André Thouin (10 February 1747 – 24 October 1824) was a French botanist.

Thouin studied botany under Bernard de Jussieu, and in 1793 attained the chair of horticulture at the Muséum national d'histoire naturelle in Paris. He was a good friend of U.S. President Thomas Jefferson, and the godfather of Jean Baptiste Lamarck's son Andre.

He is remembered for contributions made in the field of agronomy, including scientific studies that involved improved grafting techniques and seed selection. He played an important role in the reshaping of Natural History in France during the revolution. He was sent by Napoleon to confiscate natural history specimens from museums and collections in the countries that Napoleon had conquered. He was a pioneer conservationist, stressing the importance of replacing woodlands to compensate for their destruction due to human encroachment.

The plant genre, Thouinia (family Sapindaceae, 1804) from Central and South America, and Thouinidium (family Sapindaceae, 1878) from Mexico and Central America, are both named after him.

As a taxonomist, he described at least 15 new species. Most have been degraded to synonyms.

Thouin supervised Elisabeth Julienne Pommereul in her work at the Jardin du Roi.

== Selected publications ==
- Description de l'École d'agriculture pratique du Muséum d'histoire naturelle, (1814).
- Manuel d'arboriculture.
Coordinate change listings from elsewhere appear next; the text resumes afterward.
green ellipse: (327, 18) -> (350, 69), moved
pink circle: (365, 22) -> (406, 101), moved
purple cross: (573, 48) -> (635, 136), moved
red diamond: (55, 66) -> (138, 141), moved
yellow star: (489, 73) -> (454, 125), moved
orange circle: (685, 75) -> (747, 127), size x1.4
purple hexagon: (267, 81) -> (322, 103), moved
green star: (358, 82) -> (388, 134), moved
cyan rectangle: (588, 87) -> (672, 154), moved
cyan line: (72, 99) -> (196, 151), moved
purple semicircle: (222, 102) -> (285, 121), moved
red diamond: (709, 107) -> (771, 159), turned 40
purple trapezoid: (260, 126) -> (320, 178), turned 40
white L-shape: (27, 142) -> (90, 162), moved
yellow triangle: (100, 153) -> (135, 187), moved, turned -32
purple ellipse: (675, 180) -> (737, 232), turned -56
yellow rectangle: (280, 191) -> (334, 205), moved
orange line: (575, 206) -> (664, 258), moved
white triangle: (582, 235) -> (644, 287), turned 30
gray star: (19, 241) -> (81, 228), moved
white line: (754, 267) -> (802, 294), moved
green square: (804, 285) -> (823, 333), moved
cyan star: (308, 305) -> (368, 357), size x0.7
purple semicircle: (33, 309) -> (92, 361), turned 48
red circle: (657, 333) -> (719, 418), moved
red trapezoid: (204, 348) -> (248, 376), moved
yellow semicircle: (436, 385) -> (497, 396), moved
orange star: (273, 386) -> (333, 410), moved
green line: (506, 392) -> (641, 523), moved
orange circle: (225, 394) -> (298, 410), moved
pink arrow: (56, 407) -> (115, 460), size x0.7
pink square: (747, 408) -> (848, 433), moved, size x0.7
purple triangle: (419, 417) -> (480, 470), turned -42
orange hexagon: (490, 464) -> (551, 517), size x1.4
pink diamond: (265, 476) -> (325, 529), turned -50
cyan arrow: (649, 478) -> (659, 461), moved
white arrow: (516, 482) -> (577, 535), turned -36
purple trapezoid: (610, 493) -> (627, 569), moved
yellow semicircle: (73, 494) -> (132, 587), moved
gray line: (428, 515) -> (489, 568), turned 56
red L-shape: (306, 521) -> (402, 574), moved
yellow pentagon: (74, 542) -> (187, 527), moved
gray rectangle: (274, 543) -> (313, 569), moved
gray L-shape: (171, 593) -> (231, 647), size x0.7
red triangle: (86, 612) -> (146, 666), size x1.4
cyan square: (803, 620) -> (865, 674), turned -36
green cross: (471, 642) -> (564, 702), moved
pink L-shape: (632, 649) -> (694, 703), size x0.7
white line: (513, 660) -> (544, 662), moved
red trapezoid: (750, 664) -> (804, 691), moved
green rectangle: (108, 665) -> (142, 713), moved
Manuel illustré de la culture, de la taille et de la greffe des arbres fruitiers.
- Monographie des greffes, ou Description technique des diverses sortes de greffes employées pour la multiplication des végétaux, (1821).
- Traite des arbres forestiers :ou histoire et description des arbres indigenes ou naturalises... /par M. Jaume Saint-Hilaire. Ouvrage precede d'une instruction sur la culture des arbres, (1824).
- Cours de culture et de naturalisation des végétaux, (1827).